On the other hand, ongoing reinforcement training programs use time and reinforcement to modify your behaviors, your belief systems, and your techniques. You won’t “get it” in a few hours or even a week. If that were the case, everyone would be a scratch golfer with only a few hours or a week of coaching. (Yeah, right.) To make matters a little more challenging, it’s not only just a matter of modifying the way you do things, it’s a matter of modifying the way you feel about the way you do things. In other words, just knowing the steps of the selling system is not enough. You have to manage all the limiting feelings and tics that may make you uncomfortable as you execute new tasks, such as calling on a CEO or talking to strangers. You must change beliefs and feelings that hold you back, such as believing an I’ll think it over will eventually turn into a yes. So there is a bit of personal pain involved here, but it will be well worth it as you hone your new selling skills.
Effective sales training always emphasizes reinforcement, and there’s a simple reason for that. It works. Through on-going reinforcement training, people modify their behaviors. But they also update self-limiting selling beliefs and identify goals that truly motivate them. I’d like to be able to tell you that it all happens overnight, once you memorize the compartments of the submarine. But it doesn’t just happen overnight, it takes time and practice before you will master these new ways of selling, and revolves around pain.

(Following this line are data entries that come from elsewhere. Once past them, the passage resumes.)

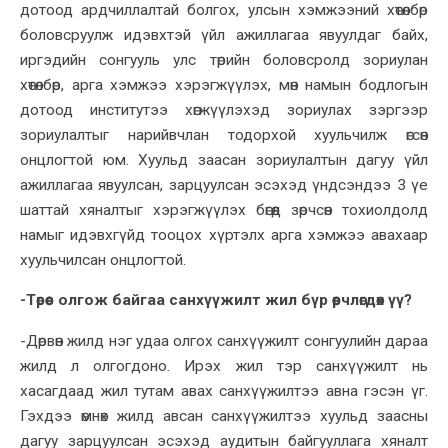
дотоод ардчиллалтай болгох, улсын хэмжээний хөтөлбөр
боловсруулж идэвхтэй үйл ажиллагаа явуулдаг байх,
иргэдийн сонгууль улс төрийн боловсролд зориулан
хөтөлбөр, арга хэмжээ хэрэгжүүлэх, мөн намын бодлогын
дотоод институтээ хөгжүүлэхэд зориулах зэргээр
зориулалтыг нарийвчлан тодорхой хуульчилж өгсөн
онцлогтой юм. Хуульд заасан зориулалтын дагуу үйл
ажиллагаа явуулсан, зарцуулсан эсэхэд үндсэндээ 3 үе
шаттай хяналтыг хэрэгжүүлэх бөгөөд зөрчсөн тохиолдолд
намыг идэвхгүйд тооцох хүртэлх арга хэмжээ авахаар
хуульчилсан онцлогтой.
-Төрөөс олгож байгаа санхүүжилт жил бүр өөрчлөгдөх үү?
-Дөрвөн жилд нэг удаа олгох санхүүжилт сонгуулийн дараа
жилд л олгогдоно. Ирэх жил тэр санхүүжилт нь
хасагдаад жил тутам авах санхүүжилтээ авна гэсэн үг.
Гэхдээ өмнөх жилд авсан санхүүжилтээ хуульд заасны
дагуу зарцуулсан эсэхэд аудитын байгууллага хяналт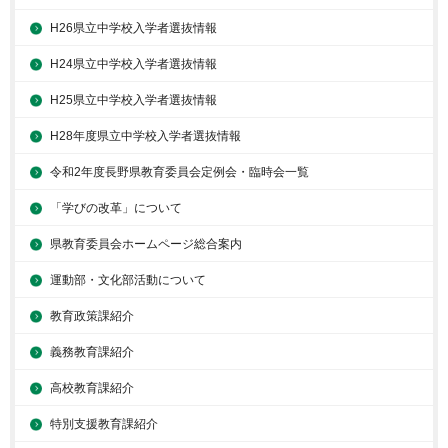
H26県立中学校入学者選抜情報
H24県立中学校入学者選抜情報
H25県立中学校入学者選抜情報
H28年度県立中学校入学者選抜情報
令和2年度長野県教育委員会定例会・臨時会一覧
「学びの改革」について
県教育委員会ホームページ総合案内
運動部・文化部活動について
教育政策課紹介
義務教育課紹介
高校教育課紹介
特別支援教育課紹介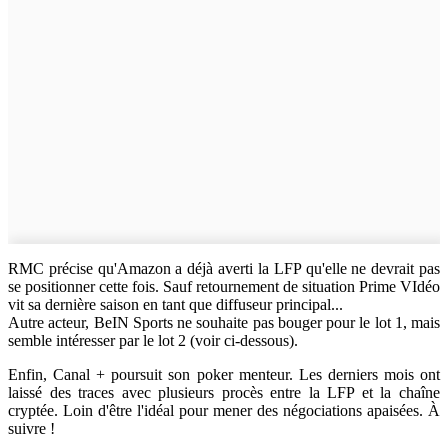
RMC précise qu'Amazon a déjà averti la LFP qu'elle ne devrait pas
se positionner cette fois. Sauf retournement de situation Prime VIdéo
vit sa dernière saison en tant que diffuseur principal...
Autre acteur, BeIN Sports ne souhaite pas bouger pour le lot 1, mais
semble intéresser par le lot 2 (voir ci-dessous).
Enfin, Canal + poursuit son poker menteur. Les derniers mois ont
laissé des traces avec plusieurs procès entre la LFP et la chaîne
cryptée. Loin d'être l'idéal pour mener des négociations apaisées. À
suivre !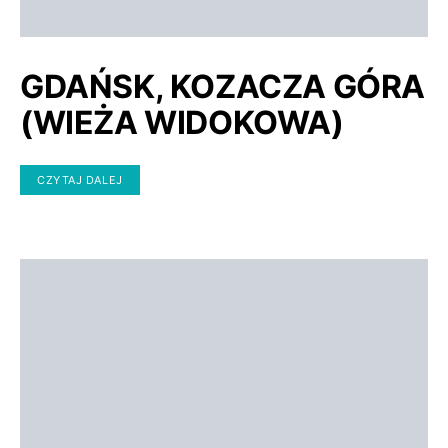
GDAŃSK, KOZACZA GÓRA
(WIEŻA WIDOKOWA)
CZYTAJ DALEJ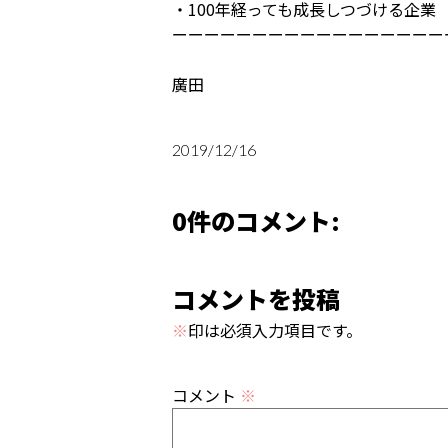
・100年経っても成長しつづける企業
ーーーーーーーーーーーーーーーーー
廣田
2019/12/16
0件のコメント:
コメントを投稿
※
印は必須入力項目です。
コメント
※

Uncovering pain is the basic premise behind the entire Sandler 7 step process, but in particular, it’s the pivotal step 3 that is vital to your success. As you build up relationships with new prospects and gain their trust, you can begin to see their guard come down. When the prospect trusts you, they will start to share some of their pain and emotions with you. People buy emotionally, so this is where you gain your edge, and show the prospect how your products or services can solve their problem and relieve their pain. But, in order to get to this point, you need to build-up and maintain your new selling repertoire. Thus, Sandler reinforcement training is the way you will stay sharp, and ahead of your competitors.